Channel utilization (in percentage) 87.0
Channel idle fraction (in percentage) 9.712
Total number of collisions 1644
Variance in number of successful transmissions (across all nodes) 307.6
Variance in number of collisions (across all nodes) 212.2464

For graphs:

pip install -r requirements.txt
python3 mp4_graphs.py

Part 3

A

figure_a

B

figure_b

C

figure_c

D

figure_d

E

figure_e

F

Both graphs follow the general trend set by Figure A, as the number of nodes increase, channel utilization decreases. Due to more nodes fighting for the same channel, it's much more likely for collisions to happen, thus decreasing utilization time.
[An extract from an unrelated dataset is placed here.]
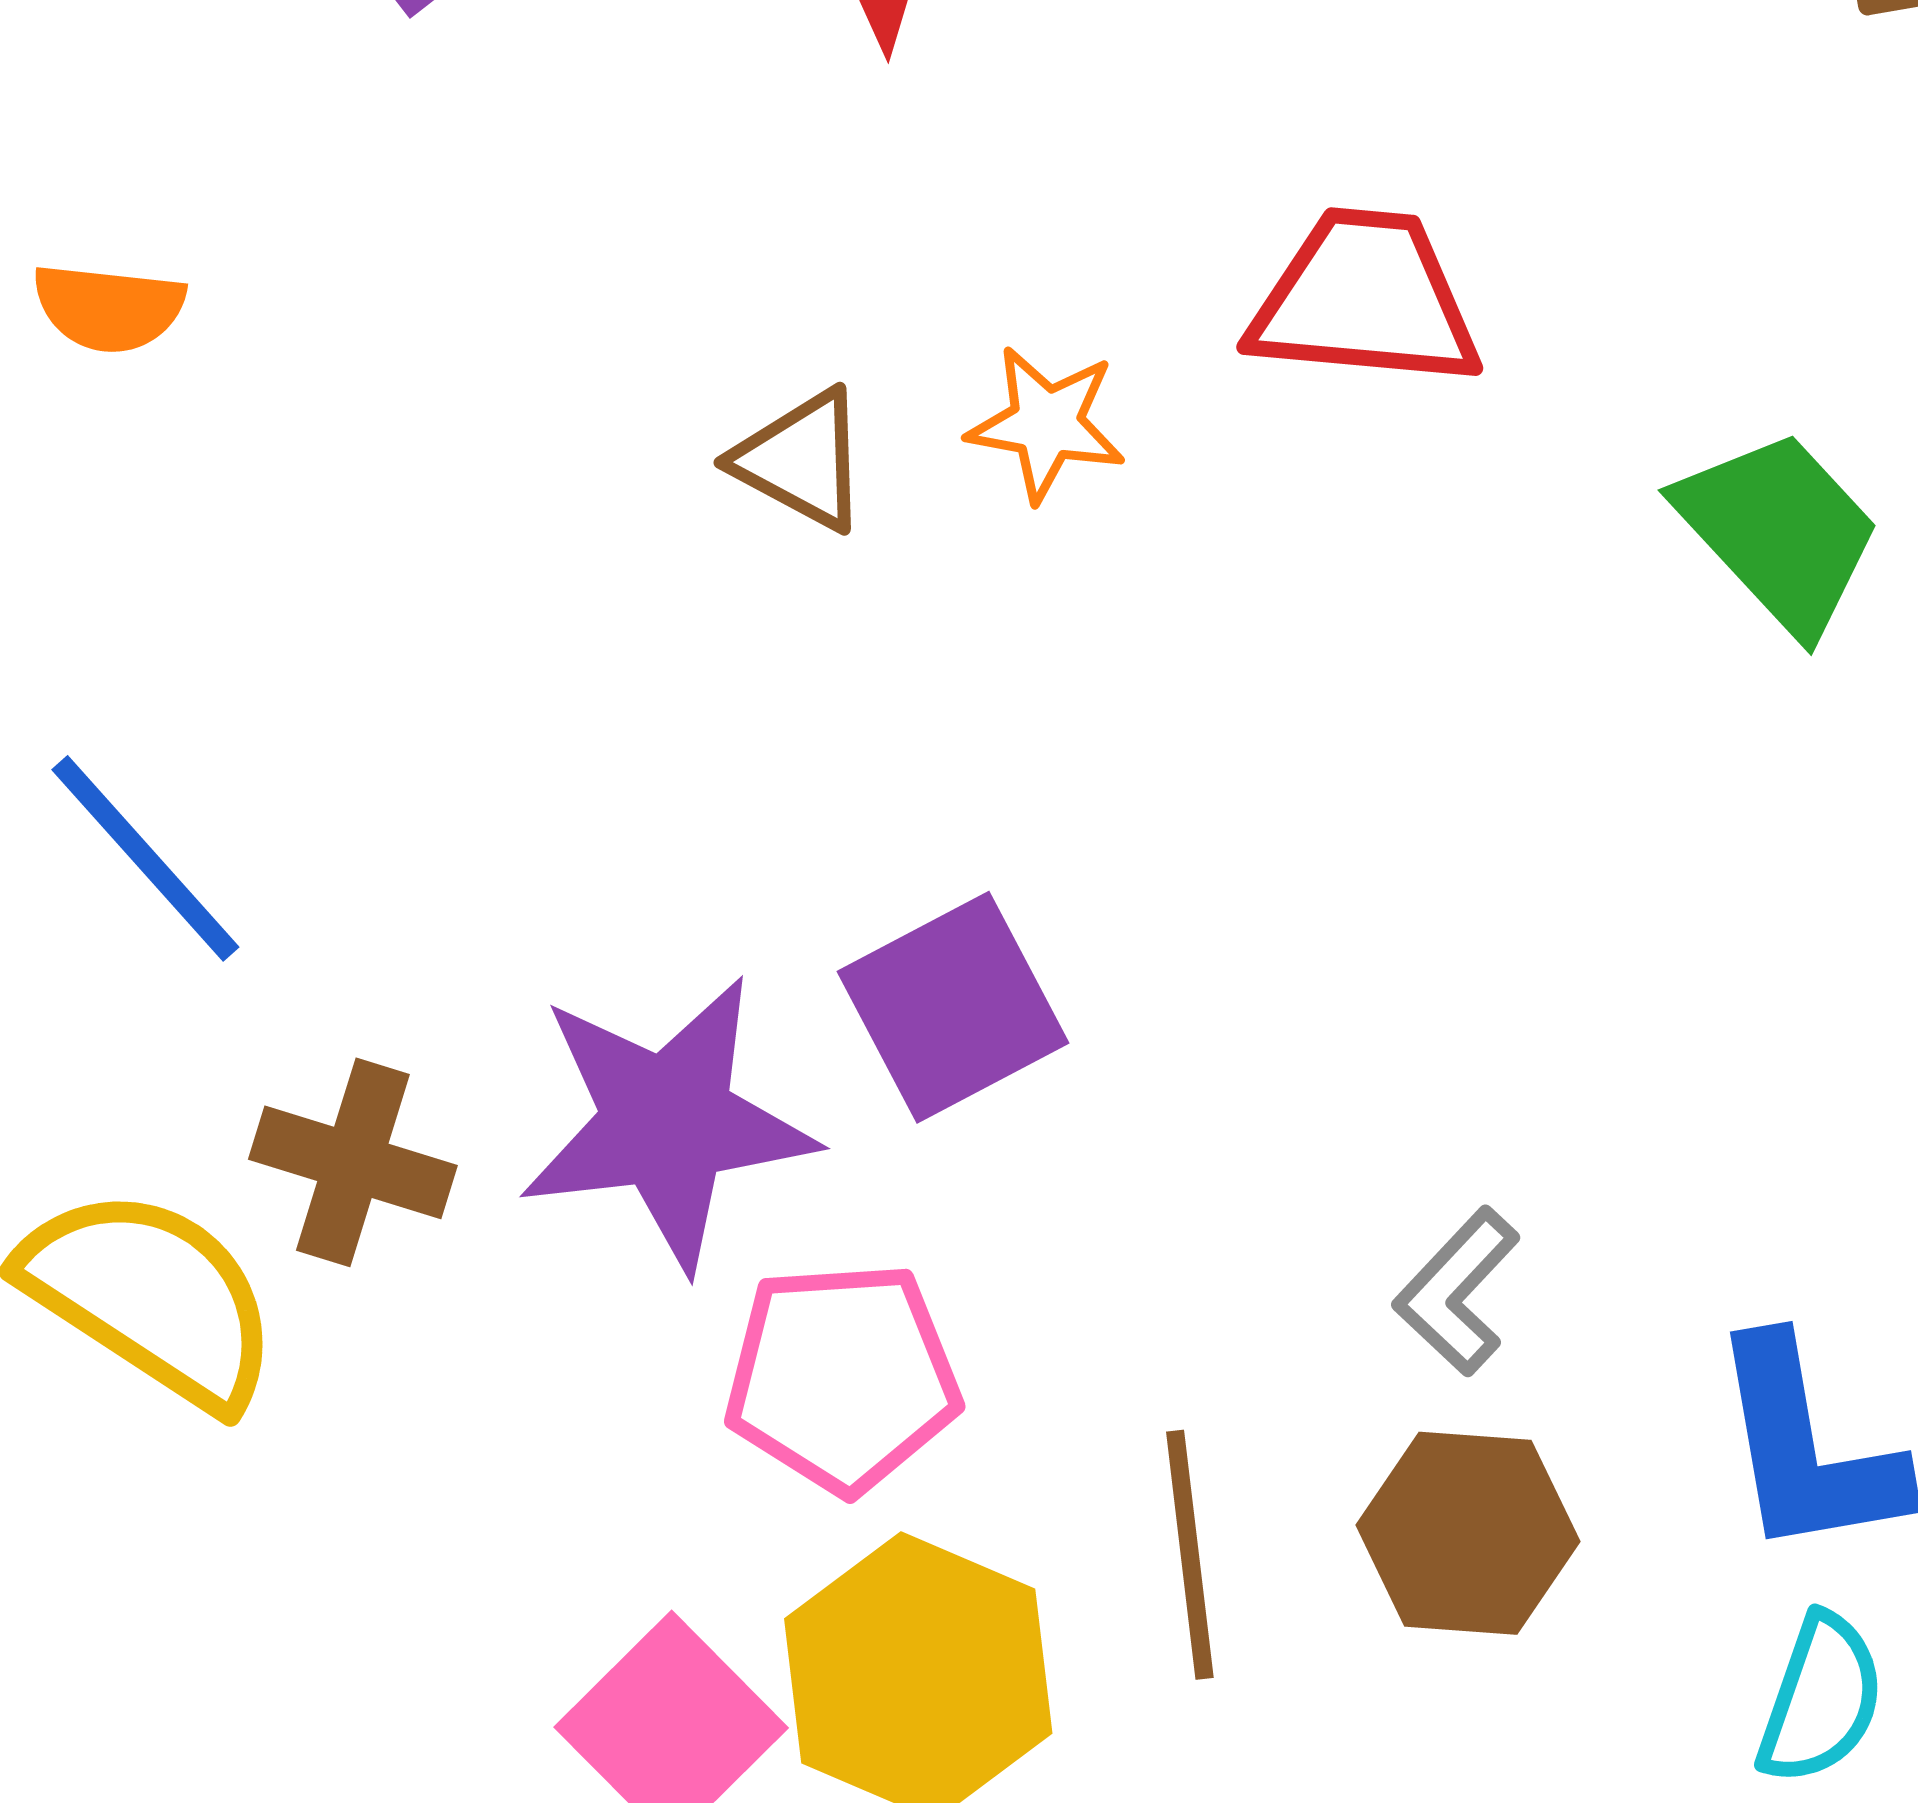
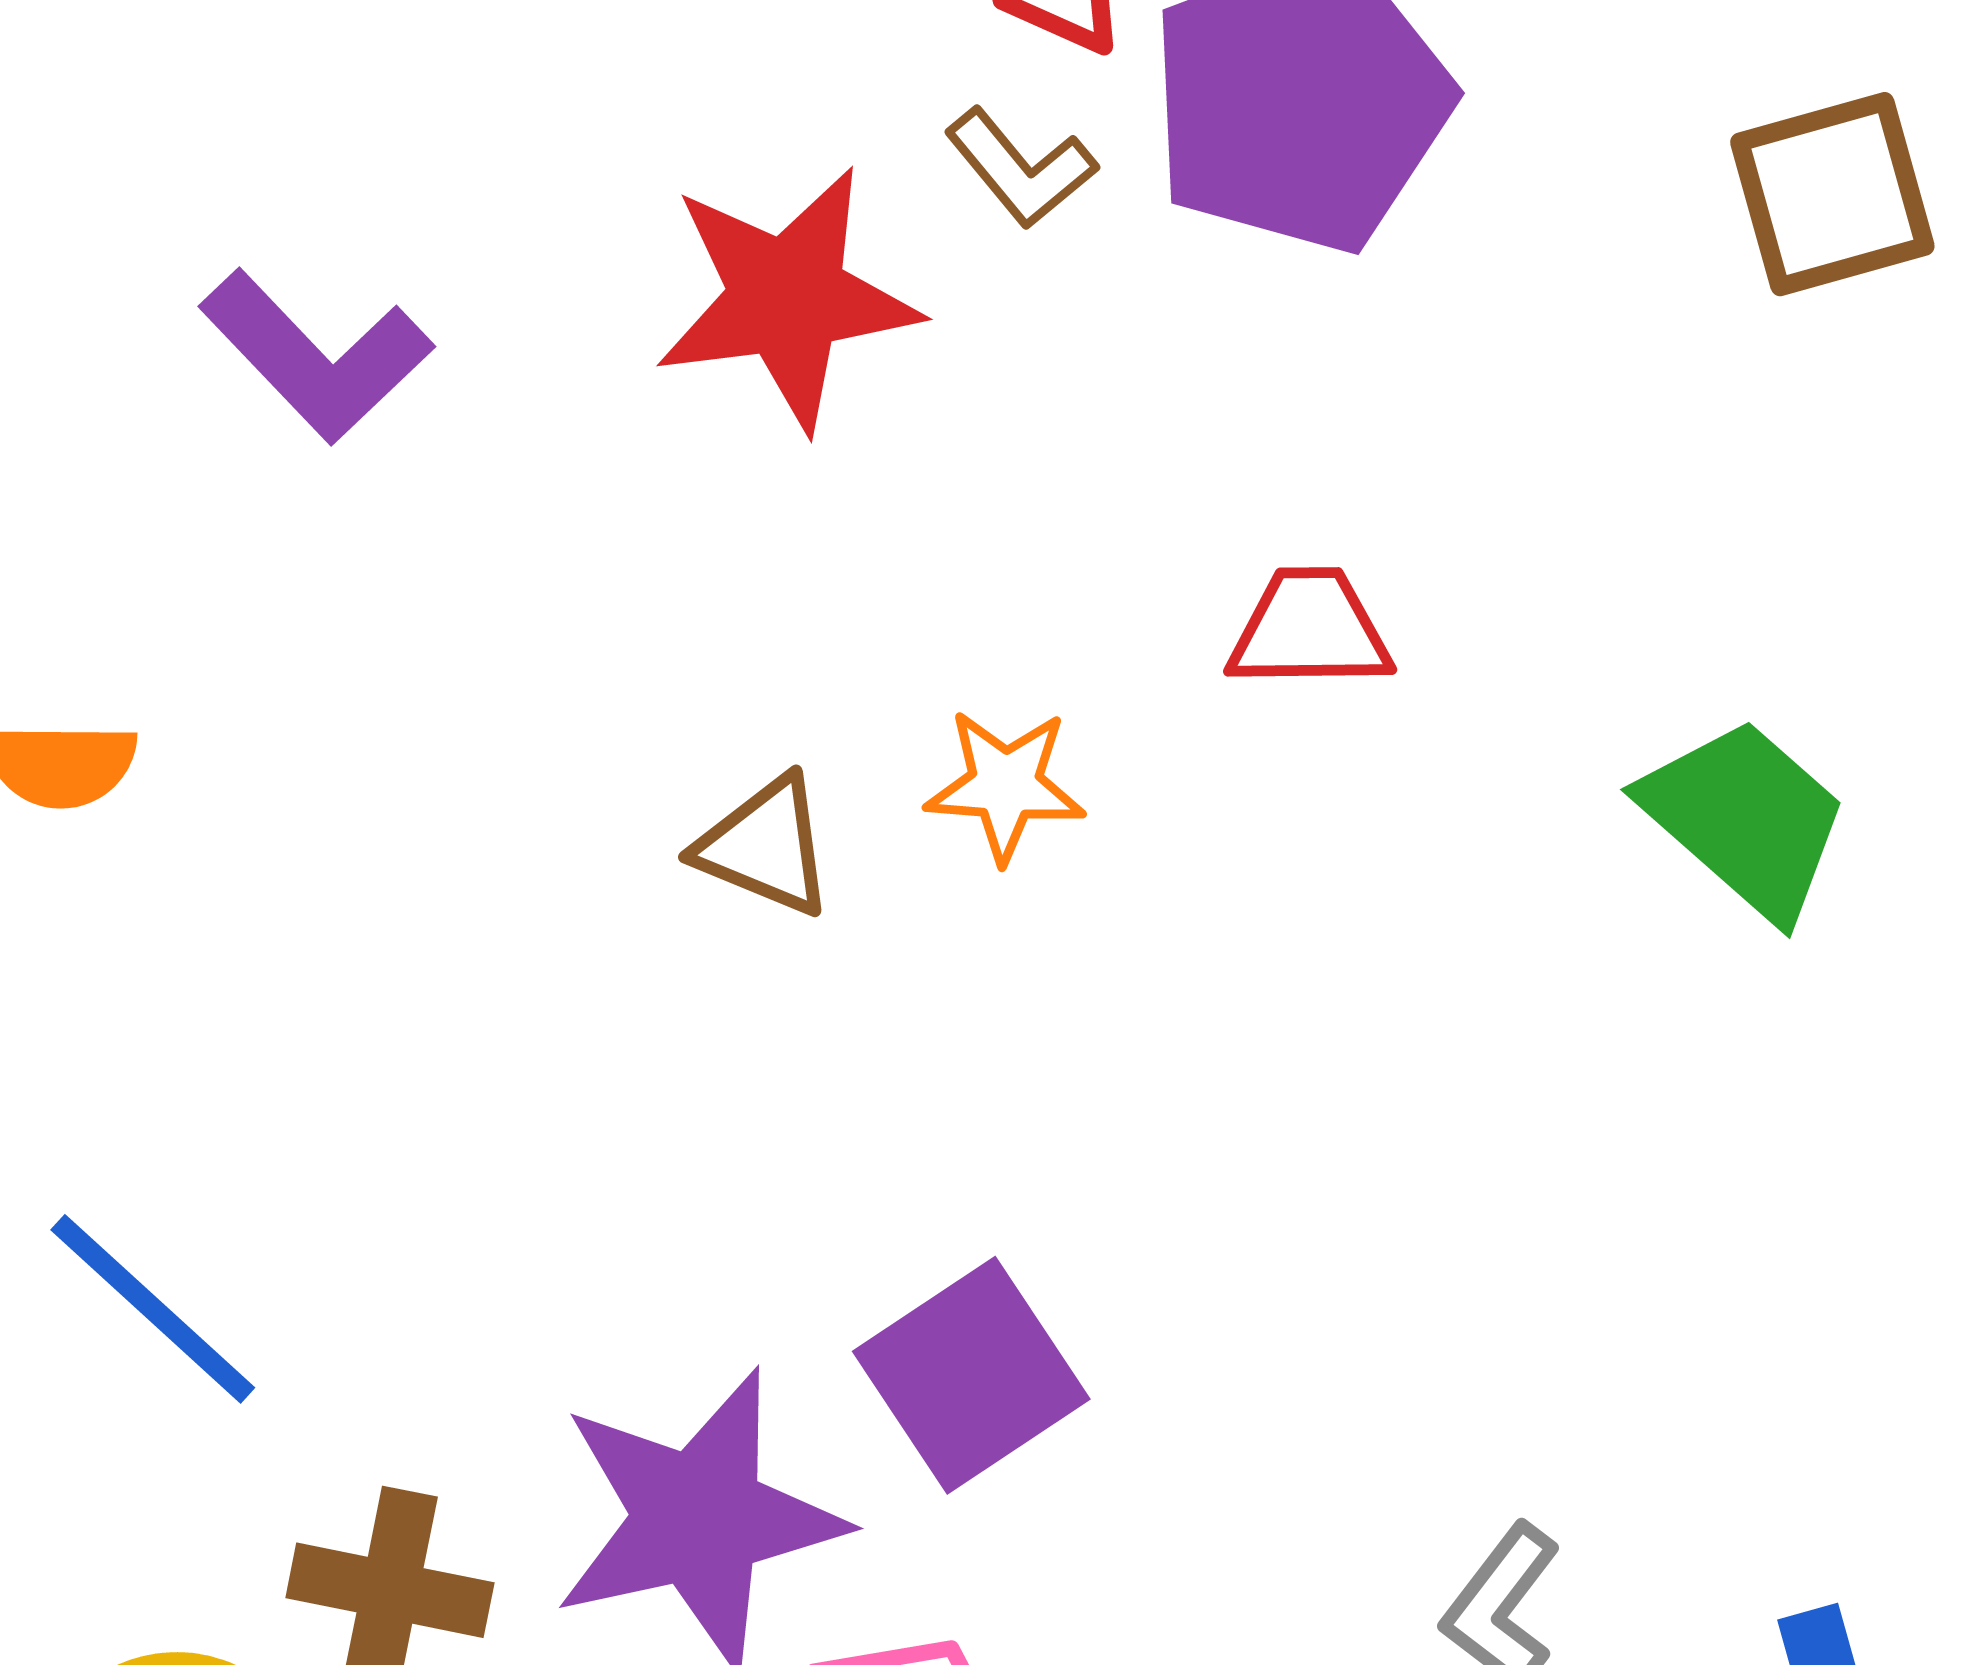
red trapezoid: (1365, 299) -> (1310, 629), size x0.7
Increasing R is shown to decrease channel utilization more drastically at a lower amount of nodes. This makes sense as there would be fewer collisions at lower amounts of nodes, thus a lower range will have a lower idle time. A larger range will decrease collisions, however the channel will remain idle as nodes count down from the larger back off values. This seems to be the general pattern when we increase the range, however things get weird at higher amounts of nodes. R = 16 significantly outperforms both R = 4 and R = 8, which both seem to converge on a single utilization. Overall this signals a more complex tradeoff in R, between time spent in collision and time spent idle.

Increasing L is shown to increase channel utilization, due to the obvious observation that the channel isn't idle as a node transmits a packet and thus less clock cycles will be spent for nodes fighting to get the channel.